_WHAT TO DO_
The line containing "nell’inclusività sociale e" marks the end: output every line of the data up to it, and that line too, exactly as written.

_RECORDS PROVIDED_
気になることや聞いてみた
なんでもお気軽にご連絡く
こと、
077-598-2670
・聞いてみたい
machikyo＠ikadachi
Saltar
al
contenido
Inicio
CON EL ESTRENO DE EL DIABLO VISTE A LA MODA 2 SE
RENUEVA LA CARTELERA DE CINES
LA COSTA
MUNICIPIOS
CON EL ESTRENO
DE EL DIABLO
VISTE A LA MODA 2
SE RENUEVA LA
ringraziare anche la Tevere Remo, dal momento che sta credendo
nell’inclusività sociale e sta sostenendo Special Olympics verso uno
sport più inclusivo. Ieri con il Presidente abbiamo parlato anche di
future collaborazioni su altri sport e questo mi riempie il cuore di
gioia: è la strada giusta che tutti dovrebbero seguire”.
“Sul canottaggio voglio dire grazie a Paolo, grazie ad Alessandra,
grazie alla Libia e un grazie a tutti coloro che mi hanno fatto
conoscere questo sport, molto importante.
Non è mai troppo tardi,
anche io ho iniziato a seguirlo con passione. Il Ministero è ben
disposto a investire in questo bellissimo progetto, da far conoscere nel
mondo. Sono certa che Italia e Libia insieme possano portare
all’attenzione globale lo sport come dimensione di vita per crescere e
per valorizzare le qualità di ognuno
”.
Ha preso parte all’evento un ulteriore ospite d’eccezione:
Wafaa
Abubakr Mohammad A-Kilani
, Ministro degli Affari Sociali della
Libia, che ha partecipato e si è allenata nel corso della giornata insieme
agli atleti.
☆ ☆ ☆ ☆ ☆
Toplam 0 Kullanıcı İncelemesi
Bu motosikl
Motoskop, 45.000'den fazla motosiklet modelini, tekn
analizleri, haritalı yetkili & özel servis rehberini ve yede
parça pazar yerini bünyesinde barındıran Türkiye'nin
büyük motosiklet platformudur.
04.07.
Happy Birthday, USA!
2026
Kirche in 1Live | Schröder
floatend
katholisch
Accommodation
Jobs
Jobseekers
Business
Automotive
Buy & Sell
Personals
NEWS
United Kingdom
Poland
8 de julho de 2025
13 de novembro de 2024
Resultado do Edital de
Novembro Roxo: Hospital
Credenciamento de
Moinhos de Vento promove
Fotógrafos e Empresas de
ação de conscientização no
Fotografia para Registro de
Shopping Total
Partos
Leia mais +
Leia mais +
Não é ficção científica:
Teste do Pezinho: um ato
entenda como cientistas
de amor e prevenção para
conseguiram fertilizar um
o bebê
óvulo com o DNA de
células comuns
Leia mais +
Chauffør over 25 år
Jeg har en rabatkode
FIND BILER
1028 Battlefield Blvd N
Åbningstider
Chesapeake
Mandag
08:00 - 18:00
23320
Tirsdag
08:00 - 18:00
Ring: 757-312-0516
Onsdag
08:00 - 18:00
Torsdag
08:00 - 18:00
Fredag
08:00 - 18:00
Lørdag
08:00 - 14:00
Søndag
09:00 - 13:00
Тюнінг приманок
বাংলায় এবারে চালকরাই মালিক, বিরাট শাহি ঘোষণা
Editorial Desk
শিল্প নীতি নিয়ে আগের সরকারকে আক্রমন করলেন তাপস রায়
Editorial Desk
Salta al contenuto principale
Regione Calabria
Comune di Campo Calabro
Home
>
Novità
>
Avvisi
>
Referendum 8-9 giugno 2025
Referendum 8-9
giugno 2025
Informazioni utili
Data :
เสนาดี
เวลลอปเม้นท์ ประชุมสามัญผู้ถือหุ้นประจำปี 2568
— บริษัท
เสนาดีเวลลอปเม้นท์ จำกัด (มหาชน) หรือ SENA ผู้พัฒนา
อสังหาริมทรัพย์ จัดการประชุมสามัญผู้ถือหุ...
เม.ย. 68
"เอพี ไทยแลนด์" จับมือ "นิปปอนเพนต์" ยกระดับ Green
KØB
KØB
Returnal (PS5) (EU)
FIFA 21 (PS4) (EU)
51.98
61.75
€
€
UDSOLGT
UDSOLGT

_WORKED SOLUTION_
気になることや聞いてみた
なんでもお気軽にご連絡く
こと、
077-598-2670
・聞いてみたい
machikyo＠ikadachi
Saltar
al
contenido
Inicio
CON EL ESTRENO DE EL DIABLO VISTE A LA MODA 2 SE
RENUEVA LA CARTELERA DE CINES
LA COSTA
MUNICIPIOS
CON EL ESTRENO
DE EL DIABLO
VISTE A LA MODA 2
SE RENUEVA LA
ringraziare anche la Tevere Remo, dal momento che sta credendo
nell’inclusività sociale e sta sostenendo Special Olympics verso uno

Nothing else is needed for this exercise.